Just as financial regulators require banks to undergo stress tests for systemic risk, ENISA and national cybersecurity authorities should require critical infrastructure operators, including hospitals, energy grid operators, and financial institutions, to assess and report their degree of computing provider concentration. Operators above a certain dependency threshold should be required to demonstrate credible contingency plans, including the ability to migrate essential workloads to alternative providers within defined timeframes.

Create economic incentives for computing diversification

Public procurement rules and EU funding instruments, including the Digital Europe Programme and Horizon Europe, should reward multi-provider architectures and penalise single-provider dependencies in publicly funded projects. Tax incentives or co-investment mechanisms could reduce the cost premium of using European or alternative cloud providers for sensitive workloads, particularly in health, defence, and critical infrastructure sectors.

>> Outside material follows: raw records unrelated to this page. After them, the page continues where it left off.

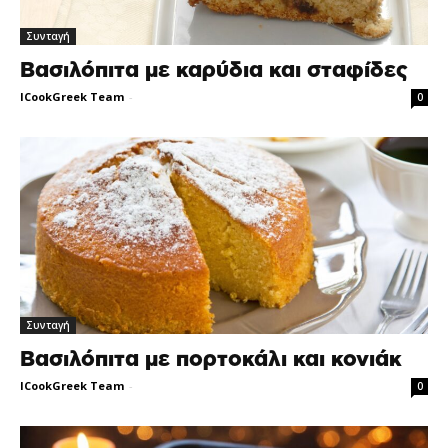
Συνταγή
Βασιλόπιτα με καρύδια και σταφίδες
ICookGreek Team
-
0
Συνταγή
Βασιλόπιτα με πορτοκάλι και κονιάκ
ICookGreek Team
-
0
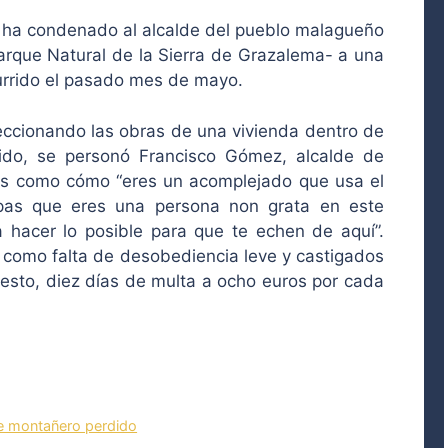
 ha condenado al alcalde del pueblo malagueño
arque Natural de la Sierra de Grazalema- a una
urrido el pasado mes de mayo.
eccionando las obras de una vivienda dentro de
egido, se personó Francisco Gómez, alcalde de
ses como cómo “eres un acomplejado que usa el
epas que eres una persona non grata en este
hacer lo posible para que te echen de aquí”.
 como falta de desobediencia leve y castigados
esto, diez días de multa a ocho euros por cada
e montañero perdido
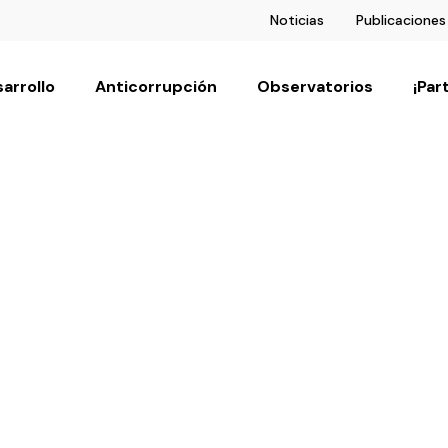
Noticias
Publicaciones
arrollo
Anticorrupción
Observatorios
¡Par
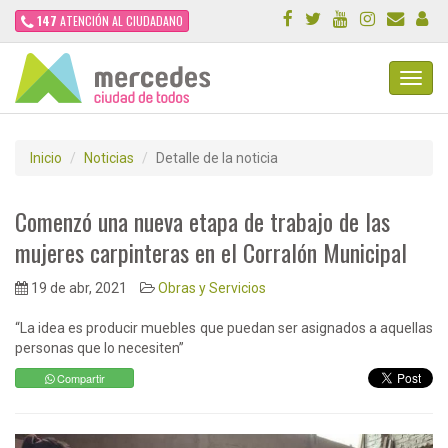
147
ATENCIÓN AL CIUDADANO
Toggl
Navig
Inicio
Noticias
Detalle de la noticia
Comenzó una nueva etapa de trabajo de las
mujeres carpinteras en el Corralón Municipal
19 de abr, 2021
Obras y Servicios
“La idea es producir muebles que puedan ser asignados a aquellas
personas que lo necesiten”
Compartir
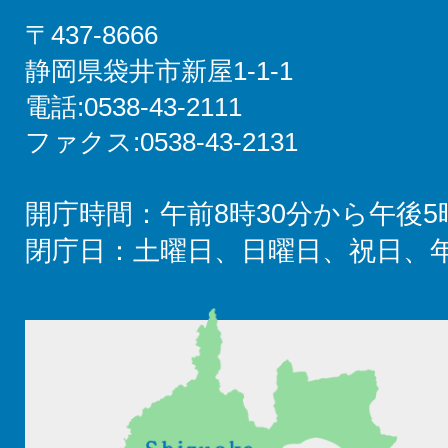
〒437-8666
静岡県袋井市新屋1-1-1
電話:0538-43-2111
ファクス:0538-43-2131
開庁時間：午前8時30分から午後5
閉庁日：土曜日、日曜日、祝日、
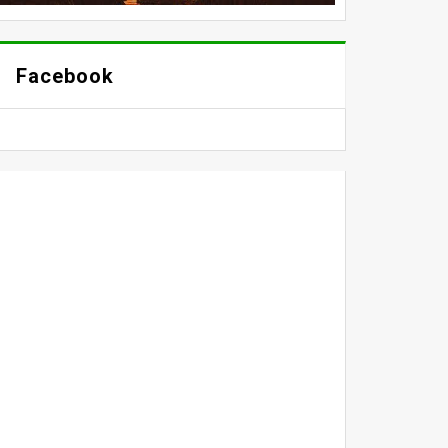
Facebook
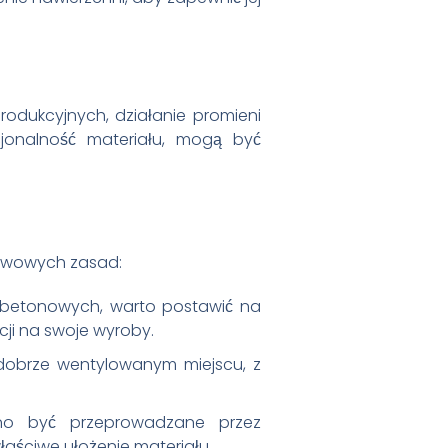
rodukcyjnych, działanie promieni
jonalność materiału, mogą być
tawowych zasad:
yt betonowych, warto postawić na
cji na swoje wyroby.
dobrze wentylowanym miejscu, z
nno być przeprowadzane przez
ściwe ułożenie materiału.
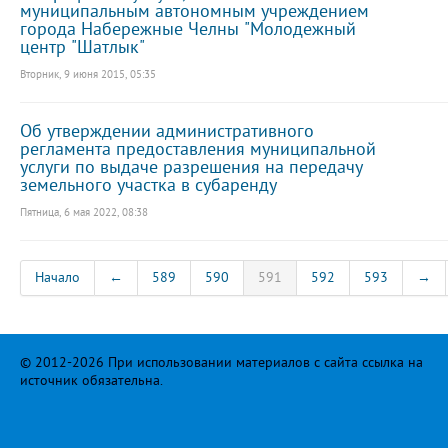
муниципальным автономным учреждением
города Набережные Челны "Молодежный
центр "Шатлык"
Вторник, 9 июня 2015, 05:35
Об утверждении административного
регламента предоставления муниципальной
услуги по выдаче разрешения на передачу
земельного участка в субаренду
Пятница, 6 мая 2022, 08:38
Начало
←
589
590
591
592
593
→
© 2012-2026 При использовании материалов с сайта ссылка на
источник обязательна.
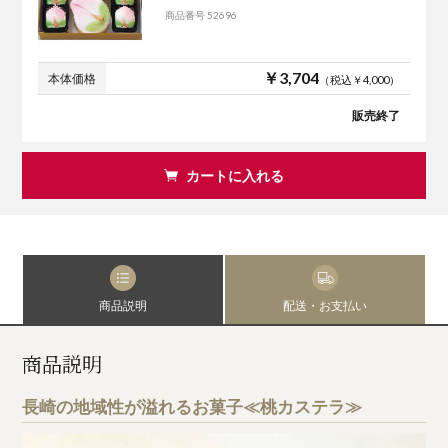
商品番号 52696
￥3,704
本体価格
（税込￥4,000）
販売終了
カートに入れる
商品説明
配送・お支払い
商品説明
長崎の地域性が溢れるお菓子≪桃カステラ≫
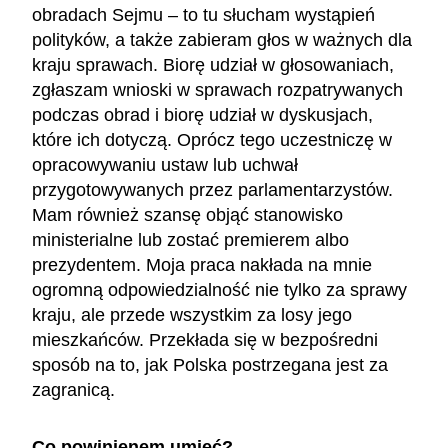
obradach Sejmu – to tu słucham wystąpień
polityków, a także zabieram głos w ważnych dla
kraju sprawach. Biorę udział w głosowaniach,
zgłaszam wnioski w sprawach rozpatrywanych
podczas obrad i biorę udział w dyskusjach,
które ich dotyczą. Oprócz tego uczestniczę w
opracowywaniu ustaw lub uchwał
przygotowywanych przez parlamentarzystów.
Mam również szansę objąć stanowisko
ministerialne lub zostać premierem albo
prezydentem. Moja praca nakłada na mnie
ogromną odpowiedzialność nie tylko za sprawy
kraju, ale przede wszystkim za losy jego
mieszkańców. Przekłada się w bezpośredni
sposób na to, jak Polska postrzegana jest za
zagranicą.
Co powinienem umieć?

Invest in interoperability standards for resilient migration

The practical barrier to diversification is engineering, not ideology: migrating workloads between cloud providers remains difficult and expensive. EU investment in open standards for cloud portability and interoperability, building on ongoing efforts under the EU Cloud Rulebook, would reduce switching costs and make multi-cloud architectures economically viable. This is not only a competition policy measure; it is a cybersecurity measure, because interoperability is what makes rapid failover possible during an incident.

From digital sovereignty rhetoric to cybersecurity substance

European debates about ‘digital sovereignty’ and ‘strategic autonomy’ often remain highly abstract, disconnected from the concrete technical and economic realities of infrastructure dependency. Cybersecurity, by contrast, demands specificity. The question is not whether Europe should aspire to digital sovereignty in principle, but whether European organisations can maintain the ability to detect, respond to, and recover from cyber incidents when the infrastructure they depend on is concentrated in systems they do not control.

Treating concentration of computing power as a cybersecurity risk, rather than merely an industrial policy aspiration, would give Europe’s digital sovereignty agenda the operational substance it currently lacks. The tools to begin this work already exist. What is missing is the recognition that cybersecurity strategy must extend beyond endpoint protection and incident response to encompass the structural economics of the infrastructure layer itself.